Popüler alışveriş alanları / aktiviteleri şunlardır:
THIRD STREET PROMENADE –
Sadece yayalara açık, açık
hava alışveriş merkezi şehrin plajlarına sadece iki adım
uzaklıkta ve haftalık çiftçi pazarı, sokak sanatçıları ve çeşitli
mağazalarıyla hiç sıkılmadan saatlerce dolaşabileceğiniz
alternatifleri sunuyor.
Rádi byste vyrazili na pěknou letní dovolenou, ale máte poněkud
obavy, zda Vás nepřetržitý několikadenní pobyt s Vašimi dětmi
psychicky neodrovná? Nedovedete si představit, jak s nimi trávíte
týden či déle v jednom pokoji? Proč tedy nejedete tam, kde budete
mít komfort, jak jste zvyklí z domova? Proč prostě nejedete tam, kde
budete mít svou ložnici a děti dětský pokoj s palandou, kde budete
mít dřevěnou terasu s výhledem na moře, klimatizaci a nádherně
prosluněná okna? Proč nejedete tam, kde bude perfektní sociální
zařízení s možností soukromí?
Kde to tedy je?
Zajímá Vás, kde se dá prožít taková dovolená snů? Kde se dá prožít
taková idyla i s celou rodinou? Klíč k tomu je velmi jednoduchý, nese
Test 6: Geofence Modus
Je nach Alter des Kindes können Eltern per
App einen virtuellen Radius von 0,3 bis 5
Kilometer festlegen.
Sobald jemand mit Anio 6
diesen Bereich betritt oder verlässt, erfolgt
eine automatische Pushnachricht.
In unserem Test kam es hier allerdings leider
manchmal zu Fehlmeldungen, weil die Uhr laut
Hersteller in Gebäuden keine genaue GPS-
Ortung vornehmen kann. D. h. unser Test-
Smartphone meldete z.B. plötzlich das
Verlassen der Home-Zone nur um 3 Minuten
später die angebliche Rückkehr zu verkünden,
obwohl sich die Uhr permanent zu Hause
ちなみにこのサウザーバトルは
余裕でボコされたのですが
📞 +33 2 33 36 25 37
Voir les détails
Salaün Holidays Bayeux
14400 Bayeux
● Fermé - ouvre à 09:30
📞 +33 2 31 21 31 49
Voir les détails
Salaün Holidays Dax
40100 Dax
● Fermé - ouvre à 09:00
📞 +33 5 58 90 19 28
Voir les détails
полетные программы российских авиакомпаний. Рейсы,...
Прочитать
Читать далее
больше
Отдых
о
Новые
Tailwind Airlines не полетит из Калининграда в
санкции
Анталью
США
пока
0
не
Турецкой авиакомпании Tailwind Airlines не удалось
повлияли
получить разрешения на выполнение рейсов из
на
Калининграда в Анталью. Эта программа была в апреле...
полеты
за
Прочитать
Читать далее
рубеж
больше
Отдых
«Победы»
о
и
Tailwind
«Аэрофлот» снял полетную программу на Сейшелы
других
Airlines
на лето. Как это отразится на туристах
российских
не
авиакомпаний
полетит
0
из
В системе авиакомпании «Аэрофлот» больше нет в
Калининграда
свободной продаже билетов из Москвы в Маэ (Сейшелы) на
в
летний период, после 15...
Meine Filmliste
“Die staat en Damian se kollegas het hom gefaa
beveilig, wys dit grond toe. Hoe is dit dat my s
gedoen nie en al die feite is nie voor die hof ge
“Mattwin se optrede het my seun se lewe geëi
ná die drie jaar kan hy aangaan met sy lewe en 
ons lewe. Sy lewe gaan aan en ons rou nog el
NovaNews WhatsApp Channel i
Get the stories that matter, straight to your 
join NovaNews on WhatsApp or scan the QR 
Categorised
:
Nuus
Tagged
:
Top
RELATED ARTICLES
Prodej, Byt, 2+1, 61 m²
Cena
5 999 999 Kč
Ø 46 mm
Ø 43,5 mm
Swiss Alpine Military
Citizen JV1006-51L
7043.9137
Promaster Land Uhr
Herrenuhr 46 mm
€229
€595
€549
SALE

* **YOUR TASK**
Print only what lies in the material above starting at the line with "diesen Bereich betritt oder verlässt, erfolgt" and ending at the line with "Get the stories", every line exactly as given.

* **ANSWER SPACE**
diesen Bereich betritt oder verlässt, erfolgt
eine automatische Pushnachricht.
In unserem Test kam es hier allerdings leider
manchmal zu Fehlmeldungen, weil die Uhr laut
Hersteller in Gebäuden keine genaue GPS-
Ortung vornehmen kann. D. h. unser Test-
Smartphone meldete z.B. plötzlich das
Verlassen der Home-Zone nur um 3 Minuten
später die angebliche Rückkehr zu verkünden,
obwohl sich die Uhr permanent zu Hause
ちなみにこのサウザーバトルは
余裕でボコされたのですが
📞 +33 2 33 36 25 37
Voir les détails
Salaün Holidays Bayeux
14400 Bayeux
● Fermé - ouvre à 09:30
📞 +33 2 31 21 31 49
Voir les détails
Salaün Holidays Dax
40100 Dax
● Fermé - ouvre à 09:00
📞 +33 5 58 90 19 28
Voir les détails
полетные программы российских авиакомпаний. Рейсы,...
Прочитать
Читать далее
больше
Отдых
о
Новые
Tailwind Airlines не полетит из Калининграда в
санкции
Анталью
США
пока
0
не
Турецкой авиакомпании Tailwind Airlines не удалось
повлияли
получить разрешения на выполнение рейсов из
на
Калининграда в Анталью. Эта программа была в апреле...
полеты
за
Прочитать
Читать далее
рубеж
больше
Отдых
«Победы»
о
и
Tailwind
«Аэрофлот» снял полетную программу на Сейшелы
других
Airlines
на лето. Как это отразится на туристах
российских
не
авиакомпаний
полетит
0
из
В системе авиакомпании «Аэрофлот» больше нет в
Калининграда
свободной продаже билетов из Москвы в Маэ (Сейшелы) на
в
летний период, после 15...
Meine Filmliste
“Die staat en Damian se kollegas het hom gefaa
beveilig, wys dit grond toe. Hoe is dit dat my s
gedoen nie en al die feite is nie voor die hof ge
“Mattwin se optrede het my seun se lewe geëi
ná die drie jaar kan hy aangaan met sy lewe en 
ons lewe. Sy lewe gaan aan en ons rou nog el
NovaNews WhatsApp Channel i
Get the stories that matter, straight to your 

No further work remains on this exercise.